*** DATA TO EXAMINE ***
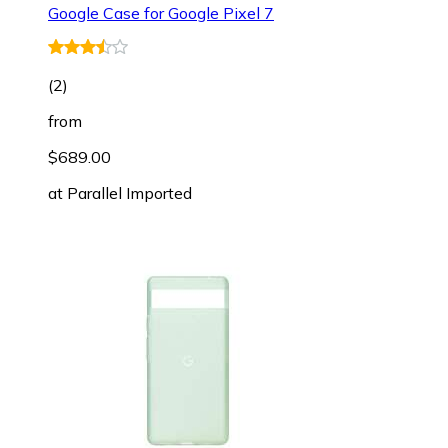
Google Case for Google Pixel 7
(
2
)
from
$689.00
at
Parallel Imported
*** End of DATA TO EXAMINE ***
*** DATA TO EXAMINE ***
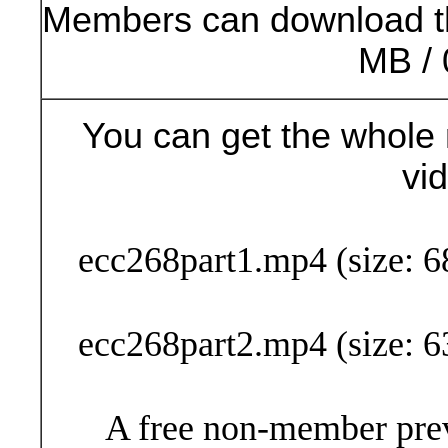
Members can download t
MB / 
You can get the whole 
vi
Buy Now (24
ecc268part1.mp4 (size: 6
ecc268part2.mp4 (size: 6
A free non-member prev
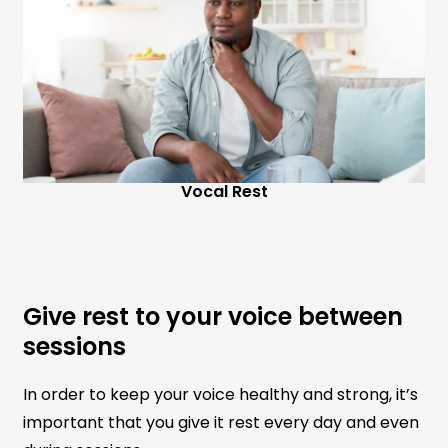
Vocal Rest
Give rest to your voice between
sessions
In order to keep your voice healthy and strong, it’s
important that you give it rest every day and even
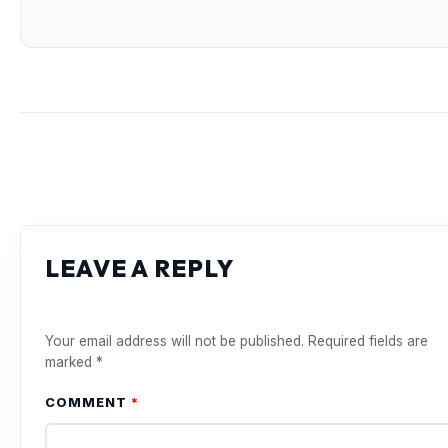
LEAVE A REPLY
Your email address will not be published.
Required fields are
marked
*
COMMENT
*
*** End of DATA TO EXAMINE ***
*** DATA TO EXAMINE ***
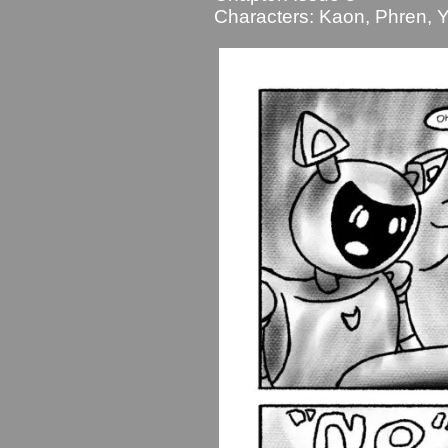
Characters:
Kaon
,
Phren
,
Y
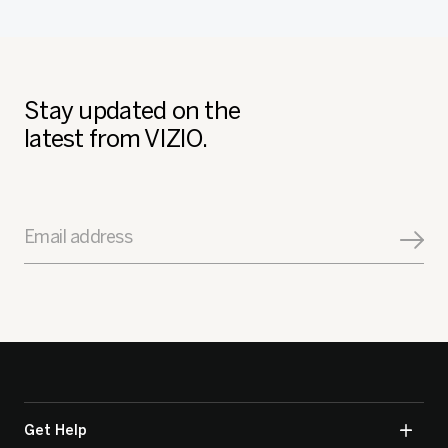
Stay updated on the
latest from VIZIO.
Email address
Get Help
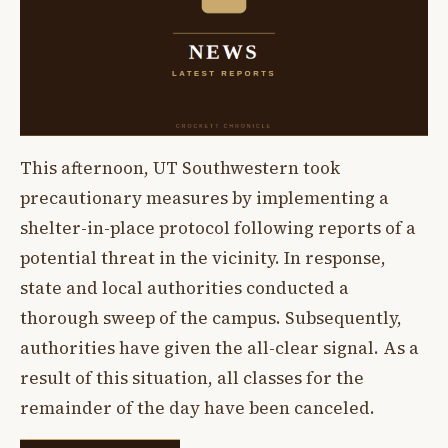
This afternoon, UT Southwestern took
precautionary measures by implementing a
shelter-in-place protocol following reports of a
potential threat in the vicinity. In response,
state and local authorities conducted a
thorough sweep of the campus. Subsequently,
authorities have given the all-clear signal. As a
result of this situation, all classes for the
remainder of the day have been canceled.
*** End of DATA TO EXAMINE ***
▸ **ABOUT THIS EXERCISE**: All lines above from the one holding "Google Case for Google Pixel 7" to the one holding "Parallel Imported", inclusive, are to be copied exactly; no other line is wanted.

▸ **EXERCISE RESULT**:
Google Case for Google Pixel 7
(
2
)
from
$689.00
at
Parallel Imported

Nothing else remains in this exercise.